I need to create LMDBs dynamically that can be read by Caffe's data layer, and the constraint is that only C is available for doing so. No Python.
Another person examined the byte-level contents of a Caffe-ready LMDB file here: Caffe: Understanding expected lmdb datastructure for blobs
This is a good illustrative example but obviously not comprehensive. Drilling down led me to the Datum message type, defined by caffe.proto, and the ensuing caffe.pb.h file created by protoc from caffe.proto, but this is where I hit a dead end.
The Datum class in the .h file defines a method that appears to be a promising lead:
void SerializeWithCachedSizes(::google::protobuf::io::CodedOutputStream* output) const
I'm guessing this is where the byte-level magic happens for encoding messages before they're sent.

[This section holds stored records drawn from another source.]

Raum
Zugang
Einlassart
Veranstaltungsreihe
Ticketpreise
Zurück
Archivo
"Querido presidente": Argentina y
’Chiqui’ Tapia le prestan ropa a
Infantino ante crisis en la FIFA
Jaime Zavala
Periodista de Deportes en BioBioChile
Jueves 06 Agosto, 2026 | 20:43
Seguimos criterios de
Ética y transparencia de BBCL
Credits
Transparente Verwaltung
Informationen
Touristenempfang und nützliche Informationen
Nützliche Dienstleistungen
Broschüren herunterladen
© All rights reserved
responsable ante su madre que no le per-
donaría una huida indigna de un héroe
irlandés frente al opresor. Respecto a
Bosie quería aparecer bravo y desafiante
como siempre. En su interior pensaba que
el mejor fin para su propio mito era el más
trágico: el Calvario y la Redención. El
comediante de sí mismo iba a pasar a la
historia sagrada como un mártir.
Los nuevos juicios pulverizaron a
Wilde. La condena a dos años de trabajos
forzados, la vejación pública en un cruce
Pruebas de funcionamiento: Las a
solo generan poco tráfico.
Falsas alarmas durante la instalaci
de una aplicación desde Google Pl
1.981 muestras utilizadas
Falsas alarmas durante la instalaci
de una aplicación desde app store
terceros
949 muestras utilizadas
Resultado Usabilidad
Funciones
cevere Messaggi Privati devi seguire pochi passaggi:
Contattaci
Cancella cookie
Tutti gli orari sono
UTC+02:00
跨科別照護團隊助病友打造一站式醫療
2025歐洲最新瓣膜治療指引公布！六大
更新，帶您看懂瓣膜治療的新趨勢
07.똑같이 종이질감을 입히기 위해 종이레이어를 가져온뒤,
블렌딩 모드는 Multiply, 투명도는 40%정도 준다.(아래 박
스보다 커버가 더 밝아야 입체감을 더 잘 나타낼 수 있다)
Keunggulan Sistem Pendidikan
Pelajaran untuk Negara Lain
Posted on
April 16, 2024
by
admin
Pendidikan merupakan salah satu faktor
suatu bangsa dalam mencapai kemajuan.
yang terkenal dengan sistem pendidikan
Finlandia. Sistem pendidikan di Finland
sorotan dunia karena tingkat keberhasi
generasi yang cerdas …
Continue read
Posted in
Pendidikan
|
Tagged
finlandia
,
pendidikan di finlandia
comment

Question: can anyone point me to documentation (or anything) that describes how the encoding works, so I can replicate an abridged version of it? In the illustrative example, the LMDB file contains MNIST data and metadata, and 0x08 seems to signify that the next value is "Number of Channels". And 0x10 and 0x18 designate heights and widths, respectively. 0x28 appears to designate an integer label being next. And so on, and so forth.
I'd like to gain a comprehensive understanding of all possible bytes and their meanings.